In a tarot reading I always ask what the card means to you. Sometimes it’s as simple as you haven’t thought this out properly. Last week someone who had never had a tarot reading in his life decided he’d give it a go. We met via zoom, me in Battersea him in north London. He pulled the five of swords as his root card in a Celtic cross spread. When we talked about it in the context of the whole reading, he said one his worst faults, in his opinion, was a tendency to ignore the how and why of how to make things happen. His example was that only that day he’d decided to come into London, it was a day or so before the Queen’s funeral and London was blocked off all over the places due to crowds queueing and the crowds expected…he laughed as he admitted he hadn’t even done a bit of googling to check out the possibility of how to get to his destination. What he found interesting was on a deeper level, how this character trait might be affecting his relationship. He was conscious of just accepting the status quo fully aware that things hadn’t been said by him. She was confident of her opinions and the relationship and so it was easier to just go along with it. So in his case leaving the swords, his truth, on the floor, was leaving his thoughts in the relationship unknown and open to misinterpretation.
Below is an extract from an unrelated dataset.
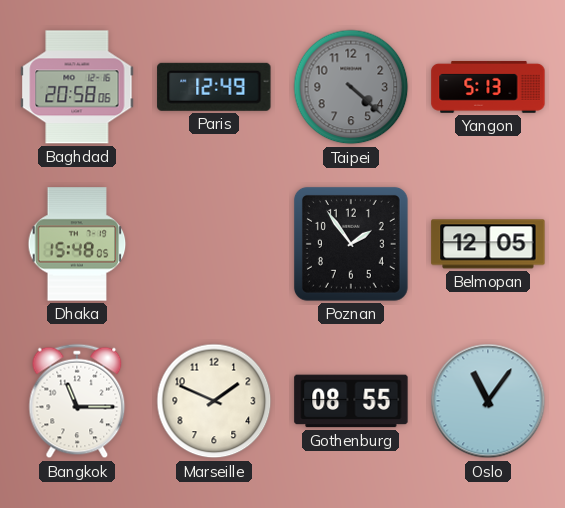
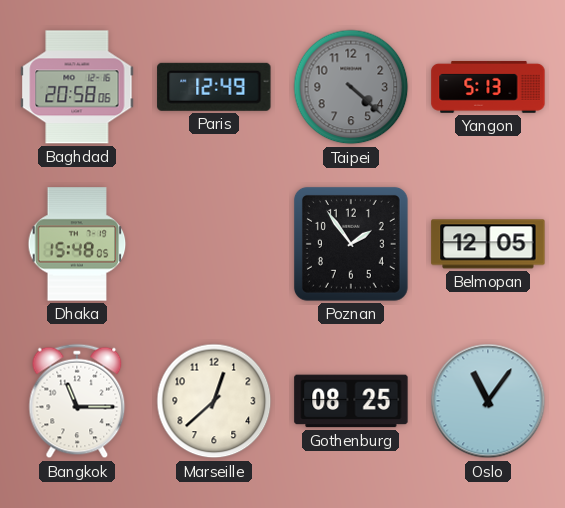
Marseille: 1:49 -> 12:38
Gothenburg: 08:55 -> 08:25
Have you read the small print? Or the contract, paperwork, your agreement. You might have read the bits in bold but it’s what isn’t underlined that is implicit. In relationships assumptions based on only some of the truth suggest it might be a time to get brave and say what needs to be said. Equally it might be a time ask yourself is there anything you might you have said that you regret? That needs to unsaid?
It’s a funny old card the five of swords and has given me lots of connotations to think about over the years and I always find it fascinating to wonder what details that we may think are not important enough to consider, can turn out to be vital and come and bite us on the bottom.
So pay attention when you get the five of swords, it has very useful advice.